(INFORMATION PROVIDED Opens)

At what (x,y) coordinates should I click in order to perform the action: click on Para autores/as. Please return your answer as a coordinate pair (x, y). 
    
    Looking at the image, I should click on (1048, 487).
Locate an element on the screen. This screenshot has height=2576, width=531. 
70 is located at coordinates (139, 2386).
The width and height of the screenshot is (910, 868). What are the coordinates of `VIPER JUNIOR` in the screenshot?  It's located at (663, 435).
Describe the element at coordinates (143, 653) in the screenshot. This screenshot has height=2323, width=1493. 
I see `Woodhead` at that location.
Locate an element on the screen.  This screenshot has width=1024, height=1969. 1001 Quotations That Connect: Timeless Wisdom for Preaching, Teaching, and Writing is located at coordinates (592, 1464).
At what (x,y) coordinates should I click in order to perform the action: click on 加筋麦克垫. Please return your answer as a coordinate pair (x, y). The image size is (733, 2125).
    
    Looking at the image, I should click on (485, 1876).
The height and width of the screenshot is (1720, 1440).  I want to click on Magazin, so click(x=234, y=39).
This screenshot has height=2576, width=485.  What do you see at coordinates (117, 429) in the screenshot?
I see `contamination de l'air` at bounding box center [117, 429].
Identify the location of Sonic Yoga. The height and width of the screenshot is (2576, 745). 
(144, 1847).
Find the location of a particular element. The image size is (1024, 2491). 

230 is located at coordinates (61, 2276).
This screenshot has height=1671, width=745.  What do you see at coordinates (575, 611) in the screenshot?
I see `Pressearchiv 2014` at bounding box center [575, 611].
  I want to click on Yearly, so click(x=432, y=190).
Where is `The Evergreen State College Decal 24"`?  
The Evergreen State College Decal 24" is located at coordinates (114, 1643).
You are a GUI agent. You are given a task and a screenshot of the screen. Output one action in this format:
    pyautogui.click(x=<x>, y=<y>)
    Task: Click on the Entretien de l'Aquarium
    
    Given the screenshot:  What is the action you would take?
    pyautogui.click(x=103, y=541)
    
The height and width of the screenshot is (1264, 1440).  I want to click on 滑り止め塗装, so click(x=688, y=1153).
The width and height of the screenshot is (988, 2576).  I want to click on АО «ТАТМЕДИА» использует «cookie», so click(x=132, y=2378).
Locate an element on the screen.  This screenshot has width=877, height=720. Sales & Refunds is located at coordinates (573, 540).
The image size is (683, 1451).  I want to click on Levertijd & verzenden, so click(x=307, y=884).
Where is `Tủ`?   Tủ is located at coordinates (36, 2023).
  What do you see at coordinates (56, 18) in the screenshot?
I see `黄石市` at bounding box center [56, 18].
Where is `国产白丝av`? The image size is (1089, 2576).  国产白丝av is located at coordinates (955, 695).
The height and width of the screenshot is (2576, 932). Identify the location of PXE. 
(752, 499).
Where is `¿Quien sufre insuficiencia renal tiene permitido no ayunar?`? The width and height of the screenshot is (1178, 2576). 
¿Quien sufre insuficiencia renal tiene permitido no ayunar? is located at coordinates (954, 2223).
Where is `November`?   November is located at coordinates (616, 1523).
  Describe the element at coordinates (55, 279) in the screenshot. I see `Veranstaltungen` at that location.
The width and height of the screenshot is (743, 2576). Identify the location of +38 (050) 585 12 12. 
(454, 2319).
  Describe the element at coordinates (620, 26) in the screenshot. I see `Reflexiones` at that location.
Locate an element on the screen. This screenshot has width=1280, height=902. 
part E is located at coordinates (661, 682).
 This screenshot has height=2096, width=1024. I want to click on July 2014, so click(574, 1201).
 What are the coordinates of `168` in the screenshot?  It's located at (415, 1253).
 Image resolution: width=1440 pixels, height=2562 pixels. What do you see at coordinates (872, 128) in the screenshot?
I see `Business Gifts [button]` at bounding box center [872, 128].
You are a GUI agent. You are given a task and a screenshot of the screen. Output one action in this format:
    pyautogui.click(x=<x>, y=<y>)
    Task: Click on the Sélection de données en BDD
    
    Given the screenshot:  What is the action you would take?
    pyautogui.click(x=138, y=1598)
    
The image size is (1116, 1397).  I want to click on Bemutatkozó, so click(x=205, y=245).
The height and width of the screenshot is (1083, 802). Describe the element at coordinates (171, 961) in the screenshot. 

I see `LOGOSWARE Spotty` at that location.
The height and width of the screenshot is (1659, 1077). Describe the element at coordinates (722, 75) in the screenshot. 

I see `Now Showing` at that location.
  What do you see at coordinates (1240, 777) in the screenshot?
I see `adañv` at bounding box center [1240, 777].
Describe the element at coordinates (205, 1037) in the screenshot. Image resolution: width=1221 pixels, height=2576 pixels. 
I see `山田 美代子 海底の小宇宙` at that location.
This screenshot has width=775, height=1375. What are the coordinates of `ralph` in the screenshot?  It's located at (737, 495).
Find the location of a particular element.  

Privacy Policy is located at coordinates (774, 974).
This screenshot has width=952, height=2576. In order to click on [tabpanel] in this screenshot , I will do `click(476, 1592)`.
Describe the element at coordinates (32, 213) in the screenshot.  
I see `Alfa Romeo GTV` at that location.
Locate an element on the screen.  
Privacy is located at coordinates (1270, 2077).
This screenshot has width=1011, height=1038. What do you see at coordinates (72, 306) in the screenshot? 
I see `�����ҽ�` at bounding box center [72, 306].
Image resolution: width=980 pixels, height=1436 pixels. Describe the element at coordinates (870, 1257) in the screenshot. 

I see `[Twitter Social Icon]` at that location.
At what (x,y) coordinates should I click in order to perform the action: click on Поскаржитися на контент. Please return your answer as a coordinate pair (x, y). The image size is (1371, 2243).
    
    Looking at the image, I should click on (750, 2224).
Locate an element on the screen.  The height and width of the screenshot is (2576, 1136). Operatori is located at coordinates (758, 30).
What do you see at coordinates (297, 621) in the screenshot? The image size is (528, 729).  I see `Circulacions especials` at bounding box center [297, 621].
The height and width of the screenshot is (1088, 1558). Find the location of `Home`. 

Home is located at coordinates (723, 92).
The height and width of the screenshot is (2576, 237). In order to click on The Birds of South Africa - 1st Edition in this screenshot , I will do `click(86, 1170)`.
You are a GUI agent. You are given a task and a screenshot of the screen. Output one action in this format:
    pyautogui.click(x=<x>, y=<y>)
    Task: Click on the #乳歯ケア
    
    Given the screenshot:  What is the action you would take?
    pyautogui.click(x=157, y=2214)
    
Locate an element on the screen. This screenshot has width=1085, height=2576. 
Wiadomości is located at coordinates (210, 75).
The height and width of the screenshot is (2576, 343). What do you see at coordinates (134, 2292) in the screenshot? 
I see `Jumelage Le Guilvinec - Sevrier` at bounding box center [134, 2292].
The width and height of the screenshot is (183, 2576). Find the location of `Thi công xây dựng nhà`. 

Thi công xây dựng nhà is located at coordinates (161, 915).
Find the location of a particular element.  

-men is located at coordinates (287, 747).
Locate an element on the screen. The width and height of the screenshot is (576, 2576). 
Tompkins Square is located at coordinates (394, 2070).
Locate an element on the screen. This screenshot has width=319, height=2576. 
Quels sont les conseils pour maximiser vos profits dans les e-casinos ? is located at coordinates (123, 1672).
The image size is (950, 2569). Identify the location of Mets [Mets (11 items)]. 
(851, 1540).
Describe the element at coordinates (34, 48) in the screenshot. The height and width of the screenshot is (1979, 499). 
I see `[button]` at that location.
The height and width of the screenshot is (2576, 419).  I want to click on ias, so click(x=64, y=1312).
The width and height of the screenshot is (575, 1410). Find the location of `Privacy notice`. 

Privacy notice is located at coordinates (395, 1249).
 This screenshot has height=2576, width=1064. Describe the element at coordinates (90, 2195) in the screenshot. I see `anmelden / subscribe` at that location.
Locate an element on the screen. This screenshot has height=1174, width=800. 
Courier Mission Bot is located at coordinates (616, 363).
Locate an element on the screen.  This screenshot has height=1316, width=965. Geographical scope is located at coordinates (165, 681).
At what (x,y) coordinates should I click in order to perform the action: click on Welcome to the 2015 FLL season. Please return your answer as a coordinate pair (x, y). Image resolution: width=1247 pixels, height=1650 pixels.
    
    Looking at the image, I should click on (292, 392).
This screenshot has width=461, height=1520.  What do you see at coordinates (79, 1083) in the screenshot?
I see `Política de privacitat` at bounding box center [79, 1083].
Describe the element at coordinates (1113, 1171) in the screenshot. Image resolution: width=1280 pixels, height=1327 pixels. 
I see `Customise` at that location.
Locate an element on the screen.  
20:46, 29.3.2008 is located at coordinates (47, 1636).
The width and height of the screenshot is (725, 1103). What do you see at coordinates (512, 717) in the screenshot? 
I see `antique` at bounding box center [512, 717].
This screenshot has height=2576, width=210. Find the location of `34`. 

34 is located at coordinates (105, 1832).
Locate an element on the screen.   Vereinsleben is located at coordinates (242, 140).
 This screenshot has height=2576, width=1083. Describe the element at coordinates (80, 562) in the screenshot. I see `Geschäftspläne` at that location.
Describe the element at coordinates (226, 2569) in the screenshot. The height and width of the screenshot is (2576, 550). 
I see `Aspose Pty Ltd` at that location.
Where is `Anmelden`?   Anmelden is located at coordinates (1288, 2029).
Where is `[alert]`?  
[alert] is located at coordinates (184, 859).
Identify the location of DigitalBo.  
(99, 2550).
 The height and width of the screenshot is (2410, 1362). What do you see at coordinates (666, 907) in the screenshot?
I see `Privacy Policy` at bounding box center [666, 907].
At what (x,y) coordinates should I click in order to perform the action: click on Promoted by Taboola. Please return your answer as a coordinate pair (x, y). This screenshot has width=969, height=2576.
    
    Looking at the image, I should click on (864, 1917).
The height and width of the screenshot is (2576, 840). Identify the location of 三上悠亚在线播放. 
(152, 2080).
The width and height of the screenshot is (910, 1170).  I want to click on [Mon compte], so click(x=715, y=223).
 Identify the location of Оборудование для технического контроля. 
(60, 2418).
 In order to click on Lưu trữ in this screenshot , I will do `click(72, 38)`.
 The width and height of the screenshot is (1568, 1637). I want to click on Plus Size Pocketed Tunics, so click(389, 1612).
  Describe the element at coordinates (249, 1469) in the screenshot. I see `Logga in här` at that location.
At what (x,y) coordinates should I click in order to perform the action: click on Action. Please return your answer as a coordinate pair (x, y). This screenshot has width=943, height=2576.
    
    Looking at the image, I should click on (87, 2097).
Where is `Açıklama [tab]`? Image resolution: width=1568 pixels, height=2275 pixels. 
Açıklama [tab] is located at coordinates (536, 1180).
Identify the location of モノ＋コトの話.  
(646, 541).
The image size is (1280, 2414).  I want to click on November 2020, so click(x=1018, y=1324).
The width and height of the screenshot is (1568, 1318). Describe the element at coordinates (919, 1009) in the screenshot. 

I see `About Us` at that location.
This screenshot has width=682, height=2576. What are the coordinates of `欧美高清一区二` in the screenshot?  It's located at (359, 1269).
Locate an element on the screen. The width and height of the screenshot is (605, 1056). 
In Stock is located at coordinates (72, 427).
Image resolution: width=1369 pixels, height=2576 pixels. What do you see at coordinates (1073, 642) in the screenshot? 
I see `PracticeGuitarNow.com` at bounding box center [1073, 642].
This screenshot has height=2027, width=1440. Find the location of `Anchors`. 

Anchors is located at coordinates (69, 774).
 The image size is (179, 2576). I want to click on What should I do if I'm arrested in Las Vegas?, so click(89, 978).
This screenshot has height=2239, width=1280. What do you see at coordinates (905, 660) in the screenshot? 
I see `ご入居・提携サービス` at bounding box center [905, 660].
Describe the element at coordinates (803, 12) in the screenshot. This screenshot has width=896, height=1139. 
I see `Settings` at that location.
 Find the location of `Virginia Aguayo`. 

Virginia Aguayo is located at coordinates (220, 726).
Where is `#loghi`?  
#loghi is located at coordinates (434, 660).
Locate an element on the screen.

(INFORMATION PROVIDED Closes)

● AIM OF THE EXERCISE: The lines from the beginning of the records through the line containing "The height and width of the screenshot is (1720, 1440)." should be reproduced exactly. Include nothing else.

● SOLUTION TO THE EXERCISE:
At what (x,y) coordinates should I click in order to perform the action: click on Para autores/as. Please return your answer as a coordinate pair (x, y). 
    
    Looking at the image, I should click on (1048, 487).
Locate an element on the screen. This screenshot has height=2576, width=531. 
70 is located at coordinates (139, 2386).
The width and height of the screenshot is (910, 868). What are the coordinates of `VIPER JUNIOR` in the screenshot?  It's located at (663, 435).
Describe the element at coordinates (143, 653) in the screenshot. This screenshot has height=2323, width=1493. 
I see `Woodhead` at that location.
Locate an element on the screen.  This screenshot has width=1024, height=1969. 1001 Quotations That Connect: Timeless Wisdom for Preaching, Teaching, and Writing is located at coordinates (592, 1464).
At what (x,y) coordinates should I click in order to perform the action: click on 加筋麦克垫. Please return your answer as a coordinate pair (x, y). The image size is (733, 2125).
    
    Looking at the image, I should click on (485, 1876).
The height and width of the screenshot is (1720, 1440).  I want to click on Magazin, so click(x=234, y=39).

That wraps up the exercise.